K. J. Brent

No. 15
- Position: Wide receiver

Personal information
- Born: August 6, 1993 (age 32) Waxhaw, North Carolina, U.S.
- Listed height: 6 ft 3 in (1.91 m)
- Listed weight: 202 lb (92 kg)

Career information
- High school: Marvin Ridge (Waxhaw, North Carolina)
- College: South Carolina (2011–2014) Wake Forest (2015)
- NFL draft: 2016: undrafted

Career history
- Oakland Raiders (2016–2017)*; Seattle Seahawks (2017)*; Indianapolis Colts (2017–2018); Tampa Bay Buccaneers (2018–2019);
- * Offseason or practice squad member only
- Stats at Pro Football Reference

= K. J. Brent =

American football player (born 1993)

Keith "K. J." Brent (born August 6, 1993) is an American former football wide receiver. He played college football at Wake Forest, and was signed by the Oakland Raiders as an undrafted free agent in 2016.

==College career==
During his collegiate career, Brent played one year at Wake Forest University after playing three years at University of South Carolina. He graduated from South Carolina with a degree in Hotel, Restaurant, and Tourism Management.

==Professional career==
===Oakland Raiders===
Brent signed with the Oakland Raiders as an undrafted free agent on May 10, 2016. He was waived on September 3, 2016 and was signed to the practice squad the next day. He signed a reserve/future contract with the Raiders on January 9, 2017.

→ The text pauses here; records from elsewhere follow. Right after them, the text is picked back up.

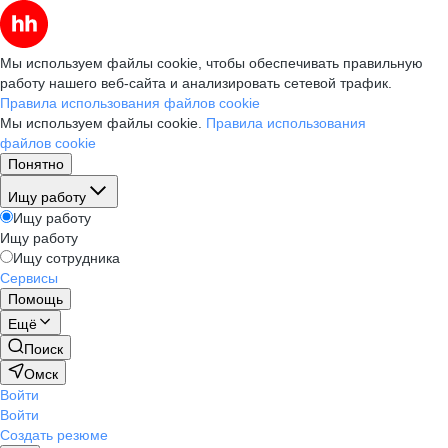
Мы используем файлы cookie, чтобы обеспечивать правильную
работу нашего веб-сайта и анализировать сетевой трафик.
Правила использования файлов cookie
Мы используем файлы cookie.
Правила использования
файлов cookie
Понятно
Ищу работу
Ищу работу
Ищу работу
Ищу сотрудника
Сервисы
Помощь
Ещё
Поиск
Омск
Войти
Войти
Создать резюме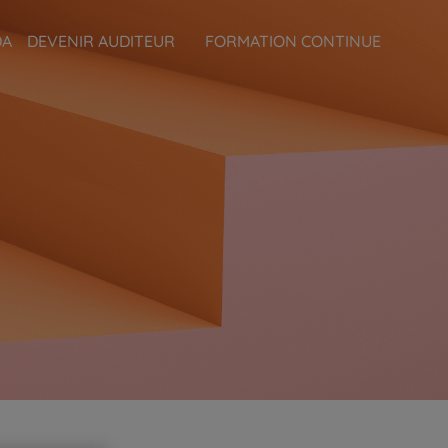
DA
DEVENIR AUDITEUR
FORMATION CONTINUE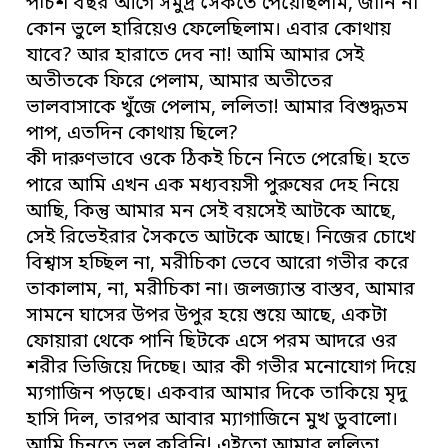
পঁচিশ বছর আগে সমুদ্র সৈকতে পেয়েছিলাম, জানি না
কোন ভুলে হারিয়েও ফেলেছিলাম। এবার কোথায়
যাবে? আর হারাতে দেব না! আমি আমার সেই
অতীতকে ফিরে পেলাম, আমার অতীতের
ভালবাসাকে খুঁজে পেলাম, ললিতা! আমার বিশুদ্ধতম
পাপ, এতদিন কোথায় ছিলে?
কী দারুণভাবে ওকে ঠিকই চিনে নিতে পেরেছি। হতে
পারে আমি এখন এক মধ্যবয়সী পুরুষের দেহ নিয়ে
আছি, কিন্তু আমার মন সেই বয়সেই আটকে আছে,
সেই রিভেইরার সৈকতে আটকে আছে। নিজের চোখে
বিশ্বাস হচ্ছিল না, মরীচিকা ভেবে আরো গভীর করে
তাকালাম, না, মরীচিকা না। জলজ্যান্ত বাস্তব, আমার
সামনে ঘাসের উপর উপুর হয়ে শুয়ে আছে, একটা
ফোয়ারা থেকে পানি ছিটকে এসে পরম আদরে ওর
শরীর ভিজিয়ে দিচ্ছে। আর কী গভীর মনোযোগ দিয়ে
ম্যগাজিন পড়ছে। একবার আমার দিকে তাকিয়ে মৃদু
হাসি দিল, তারপর আবার ম্যাগাজিনে মুখ ডুবালো।
আমি চিনতে ভুল করিনি! এইতো আমার ললিতা,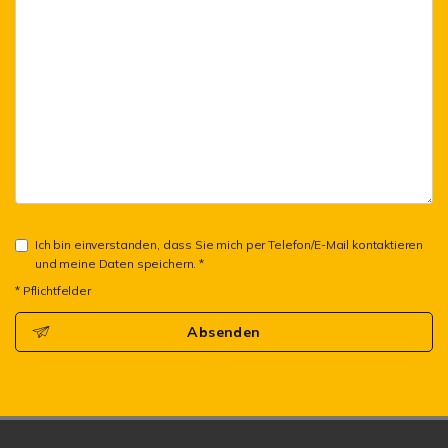
Ich bin einverstanden, dass Sie mich per Telefon/E-Mail kontaktieren
und meine Daten speichern. *
* Pflichtfelder
Absenden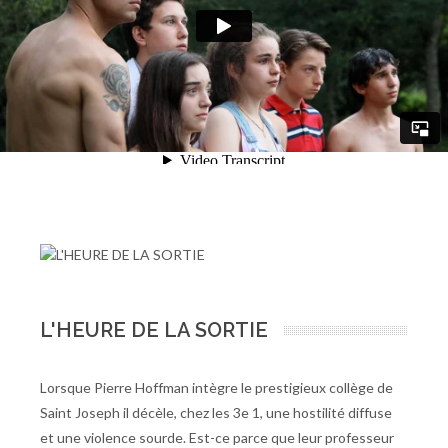
L'HEURE DE LA SORTIE
Lorsque Pierre Hoffman intègre le prestigieux collège de
Saint Joseph il décèle, chez les 3e 1, une hostilité diffuse
et une violence sourde. Est-ce parce que leur professeur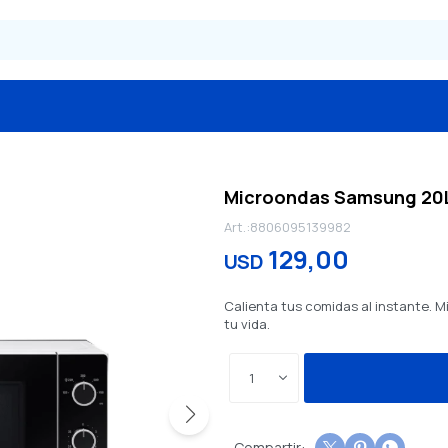
Microondas Samsung 20L
8806095139982
129,00
USD
Calienta tus comidas al instante. M
tu vida.
1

On September 2, 2017, Brent was waived by the Raiders.

===Seattle Seahawks===
On September 27, 2017, Brent was signed to the Seattle Seahawks' practice squad. He was released by the team a few days later.

===Indianapolis Colts===
On October 24, 2017, Brent was signed to the Indianapolis Colts' practice squad. He was promoted to the active roster on December 2, 2017.

On September 1, 2018, Brent was waived/injured by the Colts and was placed on injured reserve. He was released on September 6, 2018. He was re-signed to the practice squad on October 16, 2018, but was released three days later.

===Tampa Bay Buccaneers===
On December 4, 2018, Brent was signed to the Tampa Bay Buccaneers practice squad.

Brent signed a reserve/future contract with the Buccaneers on December 31, 2018. He was waived/injured during final roster cuts on August 30, 2019, and reverted to the team's injured reserve list on September 1. He was released on October 9.